Oil prices dropped from a nine-month high on Friday, with COVID-19 cases and the negative impact of the US dollar strengthening attempts seen as a threat to short-term fuel demand.
West Texas Intermediate (WTI) crude futures slipped 14 cents or 0.29%, to $48.22 a barrel at 0757 GMT, while Brent crude futures fell 20 cents, or 0.39%, to $51.30.
Both oil contracts had climbed on Thursday on progress in the COVID-19 aid stimulus, strong Asian refinery demand, and optimism about the dollar falling to its lowest in two and a half years.
The strengthening of the US currency on Friday made oil more expensive for buyers with other currencies, and the move away from expensive investment lowered the oil price.
The stimulus agreement and prospects for the vaccine launch were largely digested by market participants, which made the oil price open to retreat when it began to make a profit.
More than 73.65 million people worldwide were reported to be infected with the coronavirus and 1,654,920 died, according to data on Friday. The increase in the number of cases puts strict restrictions on travel, affecting fuel demand and any economic recovery.

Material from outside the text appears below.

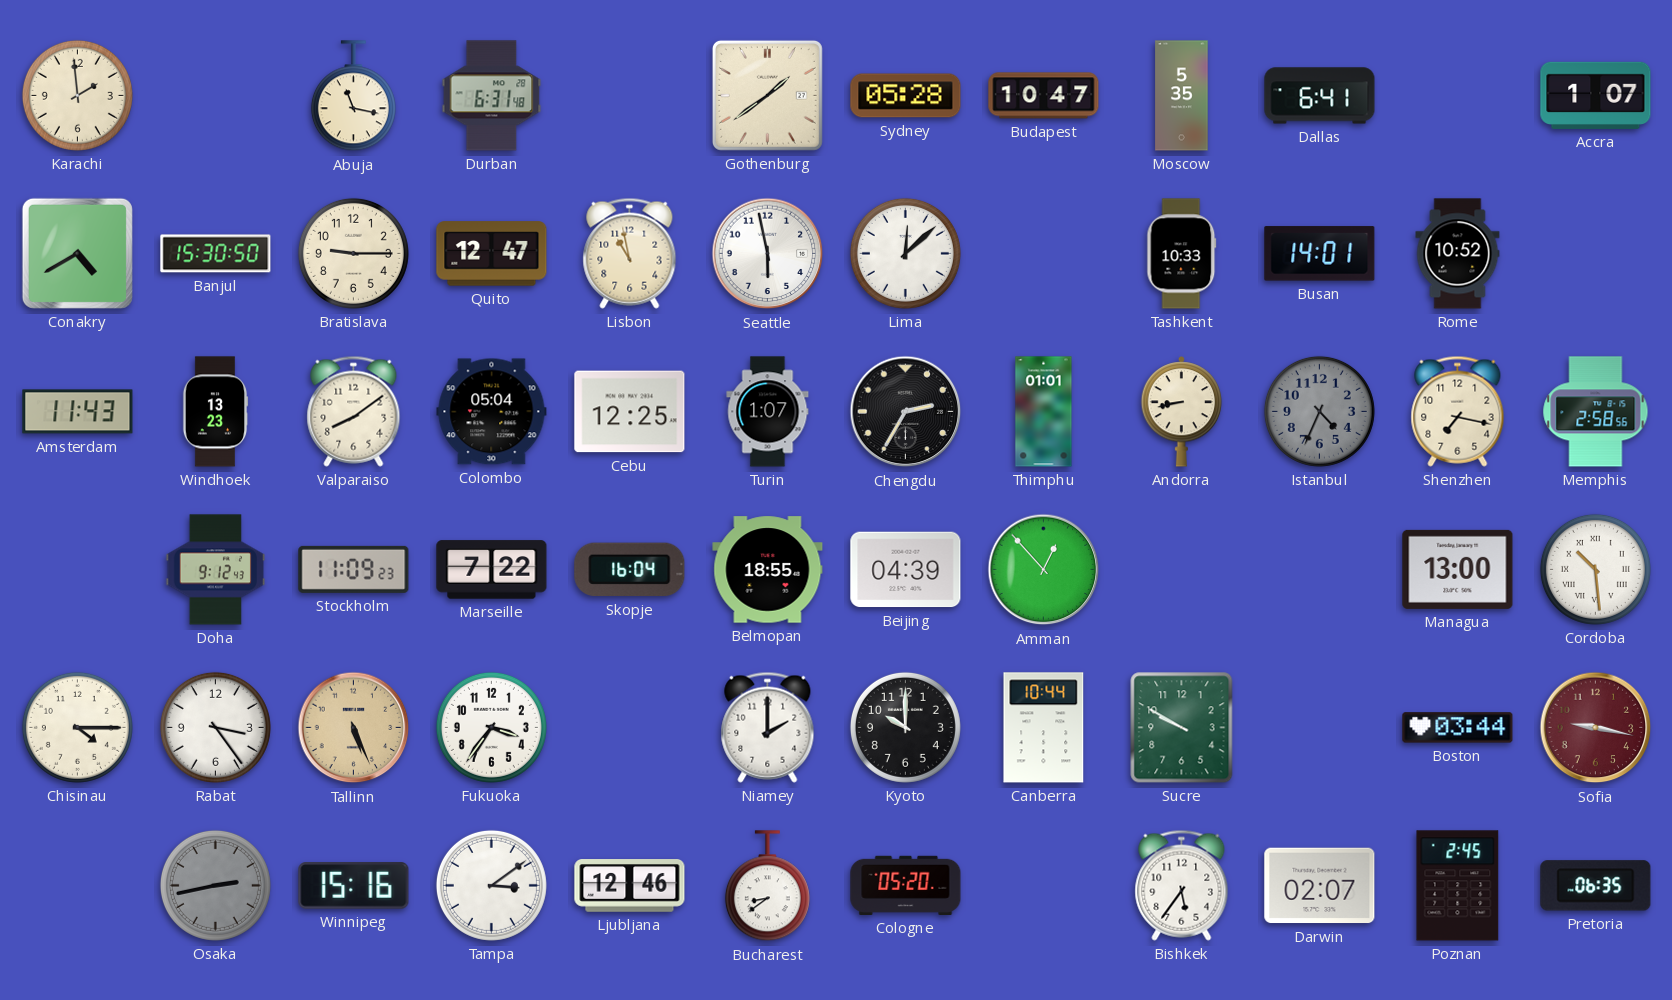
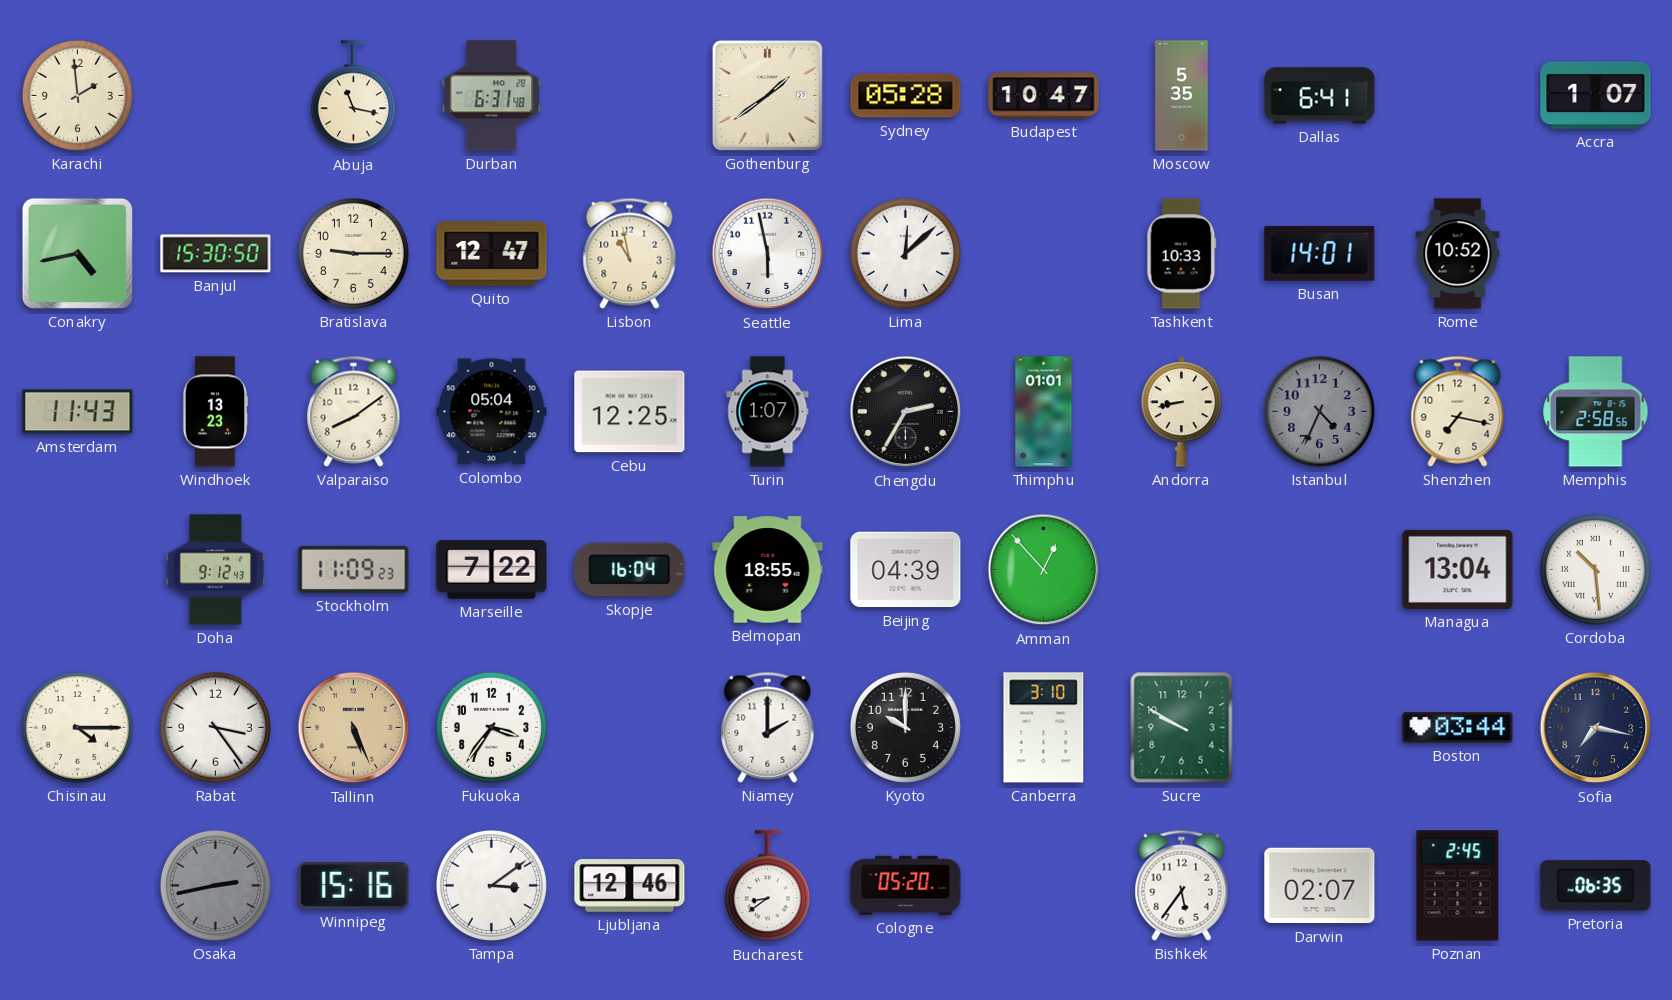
Conakry: 4:40 -> 4:43
Managua: 13:00 -> 13:04
Canberra: 10:44 -> 3:10
Sofia: 9:17 -> 7:17
Sofia dial: burgundy -> navy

Meanwhile, the data showed that the number of Americans who applied for unemployment benefits for the first time last week has unexpectedly increased. This is a clear indication of what a shake the world’s largest economy has been experienced with its recovery struggle from the pandemic recession.
OPEC + demonstrating its readiness and willingness to adapt to emerging market conditions that will retain raw value over the longer term. As the first step towards its goal of increasing the supply by 2 million barrels per day in the new year, it carries out its plan to add 500,000 barrels per day in January. The near-term challenges are expected to contribute to the upward momentum in the future.